How can we as researchers not fall into this trap? When we find someone’s genealogy ALWAYS look to see if they list their sources. If not, then we must research and document, using their information as a guide. If we discover errors, politely email the researcher who posted the wrong information, providing him the sources to show the mistake. Only after verifying the data, then we can safely merge this research within our own and share with our family. Always be mindful of posting someone else’s research by getting permission from them beforehand. Always give them credit for their hard work.
Unfortunately, some people will submit anything online. They enjoy throwing researchers off the track. There are those who want so badly to descend from someone famous they will fix their pedigrees to show this. This again is why it is so important to document our sources! While it is so exciting to descend from a king or president, we want it to be true.
The second issue I would like to address is privacy within the genealogy community. I have seen the Social Security Death Index list individuals who have only been dead under a year. Their names, locations and social security numbers are posted. Some researchers will even copy this and post it in the note section of their family member. Thus, when submitted to genealogy sites, this information is also submitted (unless the notes are blocked). Identity theft is so common now, that we as genealogist must beware…
When researchers are getting their information ready to submit, consider who is going to be receiving the data. If it is family then all of the data could be sent. But, if it is being submitted to a genealogy site, then you should block information on living, private notes and any other information that you feel is not meant for the public.

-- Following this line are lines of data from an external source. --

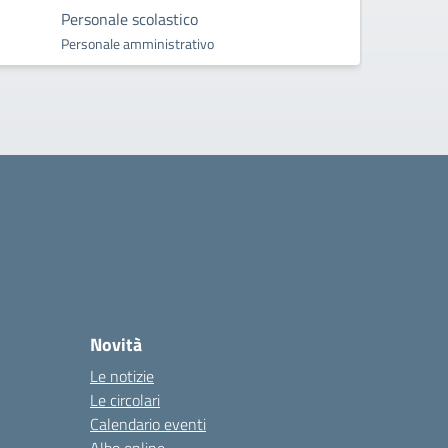
Personale scolastico
Personale amministrativo
Novità
Le notizie
Le circolari
Calendario eventi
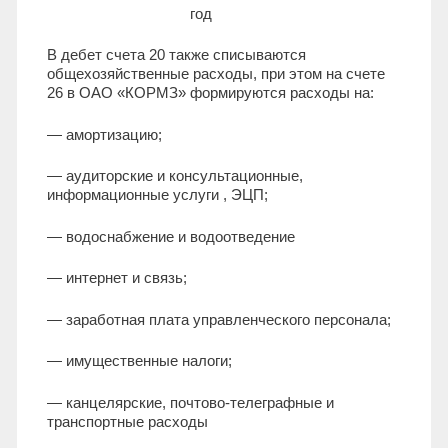
год
В дебет счета 20 также списываются
общехозяйственные расходы, при этом на счете
26 в ОАО «КОРМЗ» формируются расходы на:
— амортизацию;
— аудиторские и консультационные,
информационные услуги , ЭЦП;
— водоснабжение и водоотведение
— интернет и связь;
— заработная плата управленческого персонала;
— имущественные налоги;
— канцелярские, почтово-телеграфные и
транспортные расходы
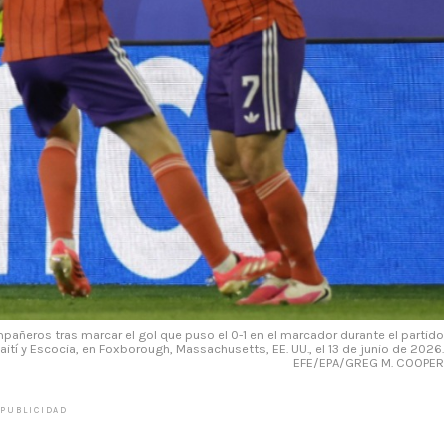
añeros tras marcar el gol que puso el 0-1 en el marcador durante el partido
aití y Escocia, en Foxborough, Massachusetts, EE. UU., el 13 de junio de 2026.
EFE/EPA/GREG M. COOPER
PUBLICIDAD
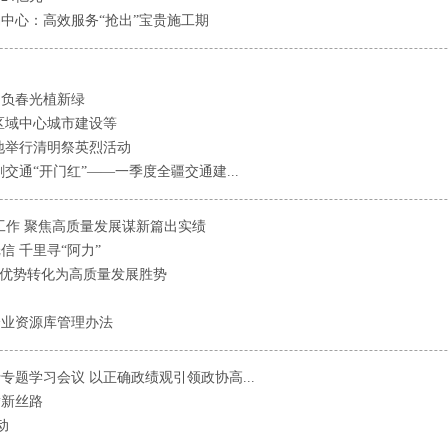
中心：高效服务“抢出”宝贵施工期
不负春光植新绿
区域中心城市建设等
地举行清明祭英烈活动
交通“开门红”——一季度全疆交通建...
工作 聚焦高质量发展谋新篇出实绩
 千里寻“阿力”
源优势转化为高质量发展胜势
企业资源库管理办法
题学习会议 以正确政绩观引领政协高...
腾新丝路
动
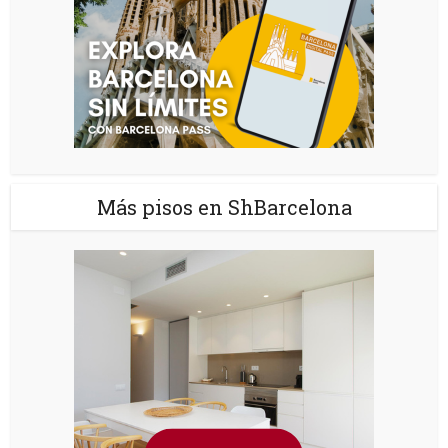
Más pisos en ShBarcelona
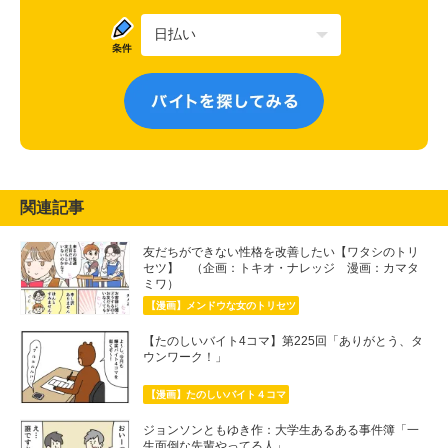
関連記事
友だちができない性格を改善したい【ワタシのトリ
セツ】 （企画：トキオ・ナレッジ 漫画：カマタ
ミワ）
【漫画】メンドウな女のトリセツ
【たのしいバイト4コマ】第225回「ありがとう、タ
ウンワーク！」
【漫画】たのしいバイト４コマ
ジョンソンともゆき作：大学生あるある事件簿「一
生面倒な先輩やってる人」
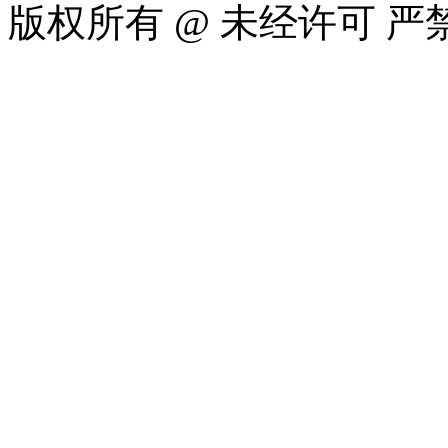
版权所有 @ 未经许可 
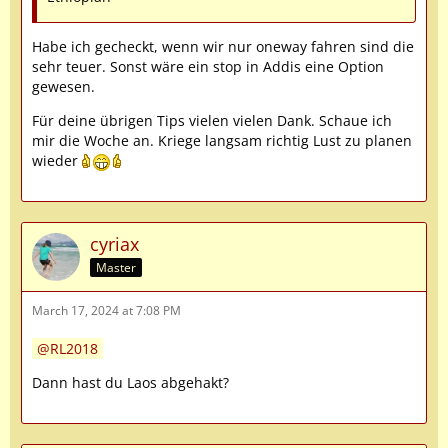
Habe ich gecheckt, wenn wir nur oneway fahren sind die
sehr teuer. Sonst wäre ein stop in Addis eine Option
gewesen.
Für deine übrigen Tips vielen vielen Dank. Schaue ich
mir die Woche an. Kriege langsam richtig Lust zu planen
wieder
cyriax
Master
March 17, 2024 at 7:08 PM
RL2018
Dann hast du Laos abgehakt?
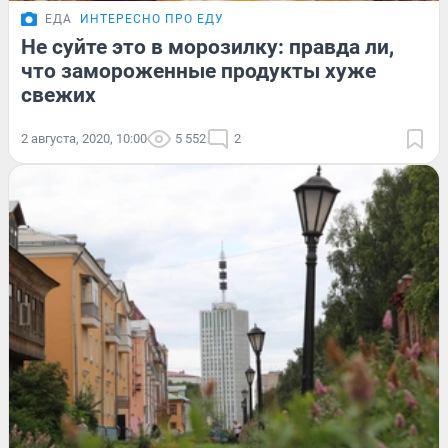
ЕДА
ИНТЕРЕСНО ПРО ЕДУ
Не суйте это в морозилку: правда ли,
что замороженные продукты хуже
свежих
2 августа, 2020, 10:00
5 552
2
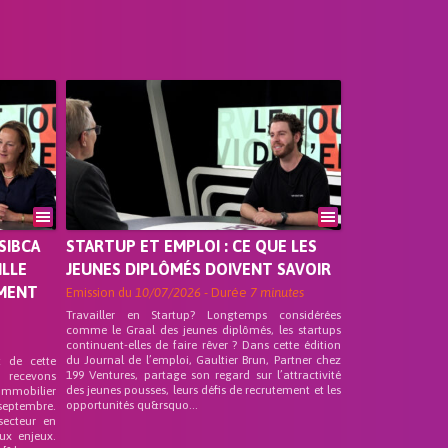
SIBCA
STARTUP ET EMPLOI : CE QUE LES
ILLE
JEUNES DIPLÔMÉS DOIVENT SAVOIR
EMENT
Emission du
10/07/2026
- Durée
7 minutes
Travailler en Startup? Longtemps considérées
comme le Graal des jeunes diplômés, les startups
continuent-elles de faire rêver ? Dans cette édition
du Journal de l’emploi, Gaultier Brun, Partner chez
t de cette
199 Ventures, partage son regard sur l’attractivité
s recevons
des jeunes pousses, leurs défis de recrutement et les
 Immobilier
opportunités qu&rsquo...
septembre.
secteur en
ux enjeux.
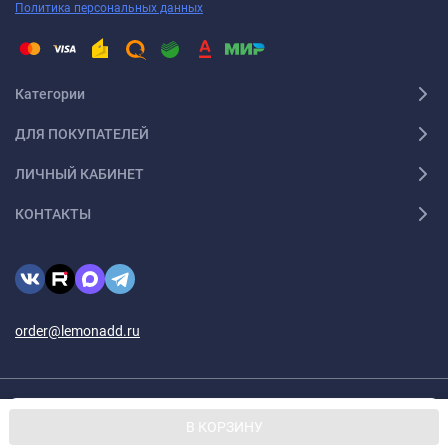
Политика персональных данных
Категории
ДЛЯ ПОКУПАТЕЛЕЙ
ЛИЧНЫЙ КАБИНЕТ
КОНТАКТЫ
order@lemonadd.ru
Мы используем файлы cookie, чтобы сайт был лучше для
© 2026 Lemonadd.ru Все права защищены
OK
В КОРЗИНУ
вас.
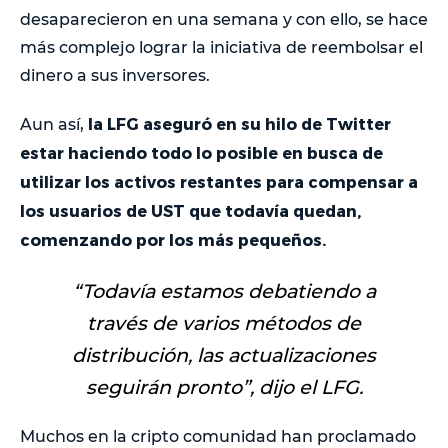
desaparecieron en una semana y con ello, se hace
más complejo lograr la iniciativa de reembolsar el
dinero a sus inversores.
la LFG aseguró en su hilo de Twitter
Aun así,
estar haciendo todo lo posible en busca de
utilizar los activos restantes para compensar a
los usuarios de UST que todavía quedan,
comenzando por los más pequeños.
“Todavía estamos debatiendo a
través de varios métodos de
distribución, las actualizaciones
seguirán pronto
”, dijo el LFG.
Muchos en la cripto comunidad han proclamado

So, in summary, please document all your sources, especially before sharing. Then, make sure private information on the living or recently dead are blocked to the public.
Sharing our genealogy is what has helped researchers discover their families and assist others. It is a very important part of genealogy and has guided many researchers to discover their families and break down many brick walls. By being aware of the issues discussed, we can continue to safely submit and share our families. We can feel confident that we are contributing correctly to other families and preventing false research from being submitted.